## [Try it]
Filter these records by the string "have", copying each line that holds it.
[Study material]
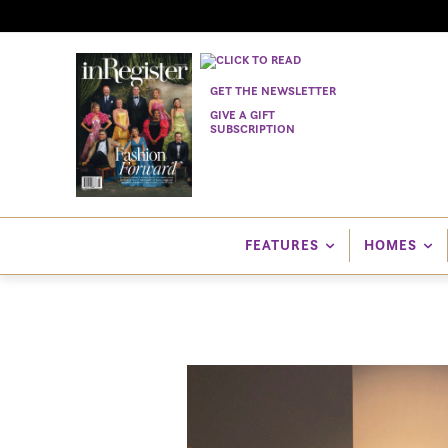
GET THE NEWSLETTER
GIVE A GIFT
SUBSCRIPTION
FEATURES
HOMES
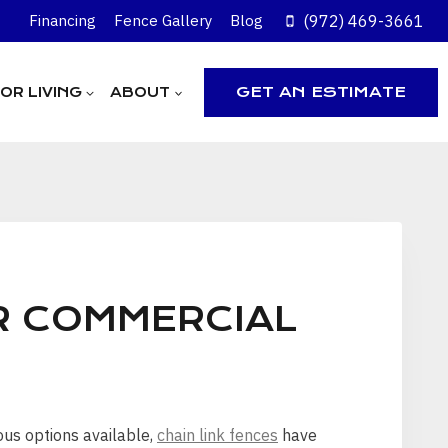
(972) 469-3661
Financing
Fence Gallery
Blog
GET AN ESTIMATE
R LIVING
ABOUT
R COMMERCIAL
ous options available,
chain link fences
have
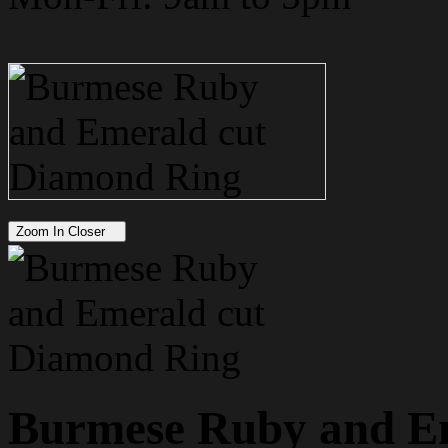
Zoom In Closer
Burmese Ruby and E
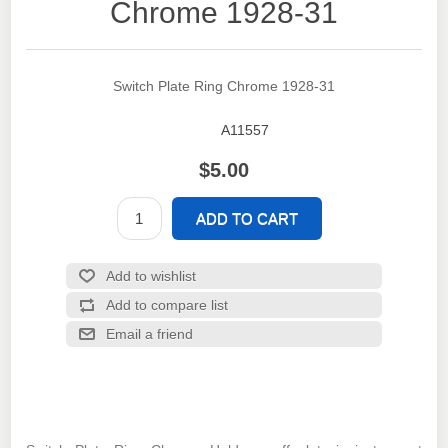
Chrome 1928-31
Switch Plate Ring Chrome 1928-31
A11557
SKU:
$5.00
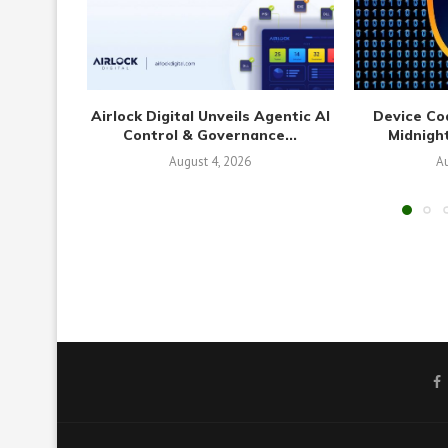
Airlock Digital Unveils Agentic AI
Device Co
Control & Governance...
Midnight
August 4, 2026
Au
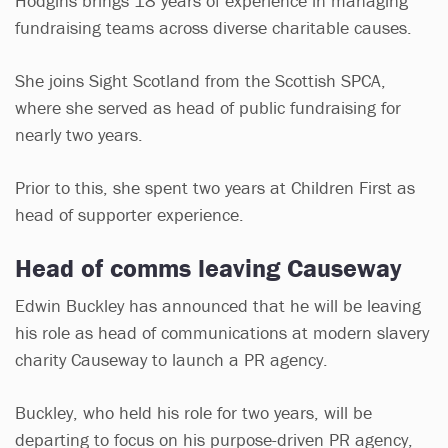
Hodgins brings 18 years of experience in managing
fundraising teams across diverse charitable causes.
She joins Sight Scotland from the Scottish SPCA,
where she served as head of public fundraising for
nearly two years.
Prior to this, she spent two years at Children First as
head of supporter experience.
Head of comms leaving Causeway
Edwin Buckley has announced that he will be leaving
his role as head of communications at modern slavery
charity Causeway to launch a PR agency.
Buckley, who held his role for two years, will be
departing to focus on his purpose-driven PR agency,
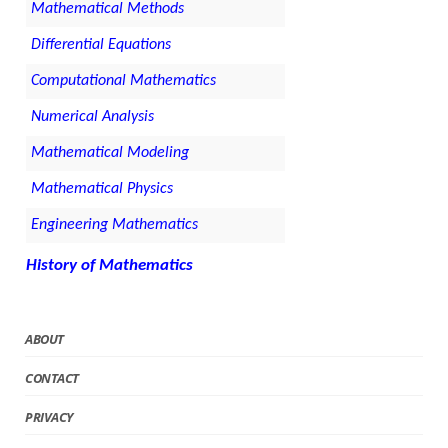
Mathematical Methods
Differential Equations
Computational Mathematics
Numerical Analysis
Mathematical Modeling
Mathematical Physics
Engineering Mathematics
History of Mathematics
ABOUT
CONTACT
PRIVACY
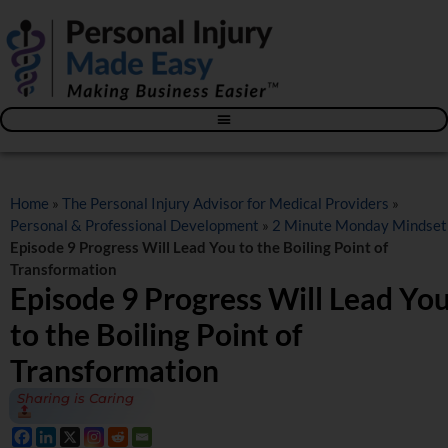
Blog – The Personal Injury Advisor for Medical Providers
Home
»
The Personal Injury Advisor for Medical Providers
»
Personal & Professional Development
»
2 Minute Monday Mindset
Episode 9 Progress Will Lead You to the Boiling Point of
Transformation
Episode 9 Progress Will Lead Yo
to the Boiling Point of
Transformation
Sharing is Caring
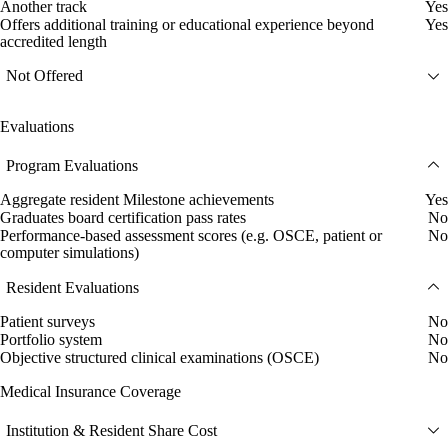
Another track
Yes
Offers additional training or educational experience beyond
Yes
accredited length
Not Offered
Evaluations
Program Evaluations
Aggregate resident Milestone achievements
Yes
Graduates board certification pass rates
No
Performance-based assessment scores (e.g. OSCE, patient or
No
computer simulations)
Resident Evaluations
Patient surveys
No
Portfolio system
No
Objective structured clinical examinations (OSCE)
No
Medical Insurance Coverage
Institution & Resident Share Cost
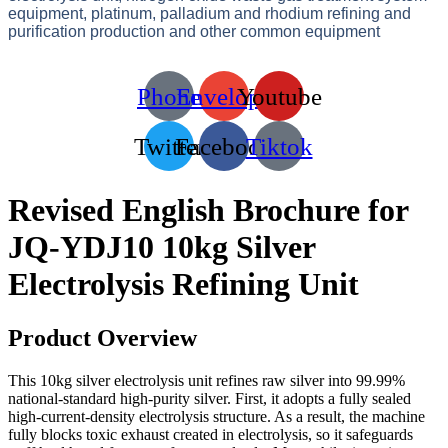
equipment, platinum, palladium and rhodium refining and
purification production and other common equipment
Phone
Envelope
Youtube
Twitter
Facebook
Tiktok
Revised English Brochure for
JQ-YDJ10 10kg Silver
Electrolysis Refining Unit
Product Overview
This 10kg silver electrolysis unit refines raw silver into 99.99%
national-standard high-purity silver. First, it adopts a fully sealed
high-current-density electrolysis structure. As a result, the machine
fully blocks toxic exhaust created in electrolysis, so it safeguards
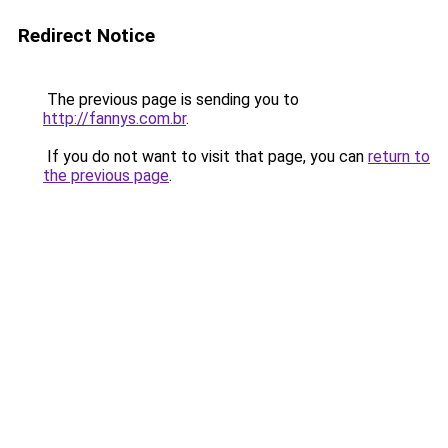
Redirect Notice
The previous page is sending you to
http://fannys.com.br
.
If you do not want to visit that page, you can
return to
the previous page
.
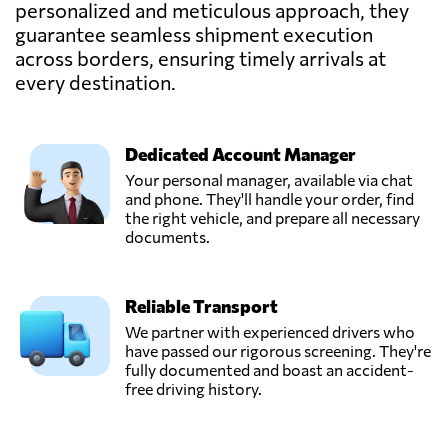
personalized and meticulous approach, they
PROLINAIR,
guarantee seamless shipment execution
Send Request
Paris,
across borders, ensuring timely arrivals at
France
every destination.
Dedicated Account Manager
Your personal manager, available via chat
and phone. They'll handle your order, find
the right vehicle, and prepare all necessary
documents.
Reliable Transport
We partner with experienced drivers who
have passed our rigorous screening. They're
fully documented and boast an accident-
free driving history.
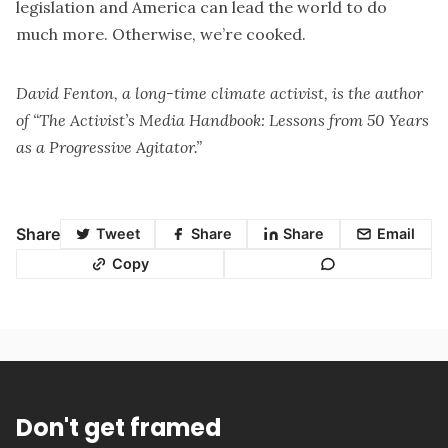
legislation and America can lead the world to do
much more. Otherwise, we’re cooked.
David Fenton
, a long-time climate activist, is the author
of “The Activist’s Media Handbook: Lessons from 50 Years
as a Progressive Agitator.”
Share
Tweet
Share
Share
Email
Copy
Don't get framed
[/Study material]
## [Exercise output]
have
have passed our rigorous screening. They're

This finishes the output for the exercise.